Elle paraît alors sur le seuil, au milieu de l'indifférence des
butineuses qui vaquent à leurs affaires, ou environnée d'ouvrières
affolées, selon qu'elle laisse des sœurs dans la ruche ou qu'il
n'est plus possible de la remplacer. Elle prend son vol à reculons,
revient deux ou trois fois sur la tablette d'abordage, et quand elle a
marqué dans son esprit l'aspect et la situation exacte de son royaume
qu'elle n'a jamais vu du dehors, elle part comme un trait au zénith de
l'azur. Elle gagne ainsi des hauteurs et une zone lumineuse que les
autres abeilles n'affrontent à aucune époque de leur vie. Au loin,
autour des fleurs où flotte leur paresse, les mâles ont aperçu
l'apparition et respiré le parfum magnétique qui se répand de proche en
proche jusqu'aux ruchers voisins. Aussitôt les hordes se rassemblent et
plongent à sa suite dans la mer d'allégresse dont les bornes limpides se
déplacent. Elle, ivre de ses ailes, et obéissant à la magnifique loi de
l'espèce qui choisit pour elle son amant et veut que le plus fort
l'atteigne seul dans la solitude de l'éther, elle monte toujours, et
l'air bleu du matin s'engouffre pour la première fois dans ses stigmates
abdominaux et chante comme le sang du ciel dans les mille radicelles
reliées aux deux sacs trachéens qui occupent la moitié de son corps et
se nourrissent de l'espace.
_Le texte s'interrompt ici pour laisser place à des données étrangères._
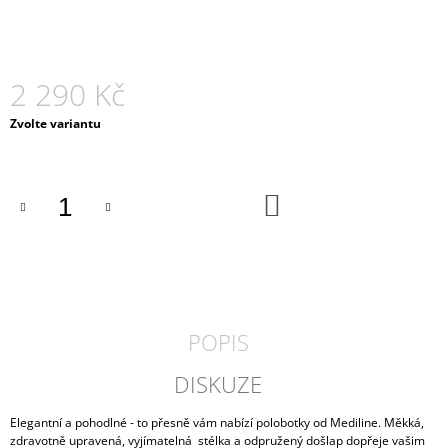
J
E
M
E
2 290 Kč
DÁMSKÉ
Měrná
Zvolte variantu
PANTOFLE
cena:
ARCO
MEDILINE
800-
DO
01
KOŠÍKU
990
Kč
POPIS
DISKUZE
Elegantní a pohodlné - to přesně vám nabízí polobotky od Mediline. Měkká,
zdravotně upravená, vyjímatelná stélka a odpružený došlap dopřeje vašim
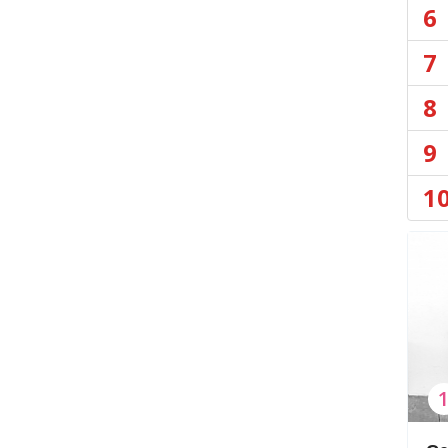
6
7
8
9
1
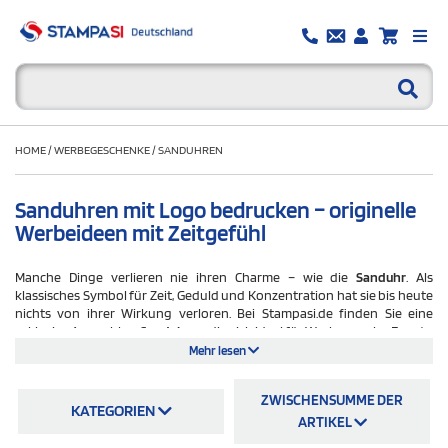
HOME
/
WERBEGESCHENKE
/
SANDUHREN
Sanduhren mit Logo bedrucken – originelle
Werbeideen mit Zeitgefühl
Manche Dinge verlieren nie ihren Charme – wie die
Sanduhr
. Als
klassisches Symbol für Zeit, Geduld und Konzentration hat sie bis heute
nichts von ihrer Wirkung verloren. Bei Stampasi.de finden Sie eine
exklusive Auswahl an
Sanduhren
, die sich ideal für Werbezwecke, Events,
Schulungen oder als stilvolles Geschenk eignen – und auf Wunsch
Mehr lesen
individuell mit Ihrem Logo bedruckt werden können. Ob als praktisches
Zeitmessinstrument bei Meetings, als spielerischer Timer für Kinder oder
ZWISCHENSUMME DER
als dekoratives Accessoire auf dem Schreibtisch: Eine Sanduhr fällt auf –
KATEGORIEN
und bleibt im Gedächtnis. In einer Welt voller digitaler Ablenkung bringt
ARTIKEL
sie Ruhe ins Bild und vermittelt Werte wie Achtsamkeit, Struktur und Stil.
Elle monte toujours. Il faut qu'elle
atteigne une région déserte que ne hantent plus les oiseaux qui
pourraient troubler le mystère. Elle s'élève encore, et déjà la troupe
inégale diminue et s'égrène sous elle. Les faibles, les infirmes, les
vieillards, les mal venus, les mal nourris des cités inactives ou
misérables, renoncent à la poursuite et disparaissent dans le vide. Il
ne reste plus en suspens, dans l'opale infinie, qu'un petit groupe
infatigable. Elle demande un dernier effort à ses ailes, et voici que
l'élu des forces incompréhensibles la rejoint, la saisit, la pénètre et,
qu'emportée d'un double élan, la spirale ascendante de leur vol enlacé
tourbillonne une seconde dans le délire hostile de l'amour.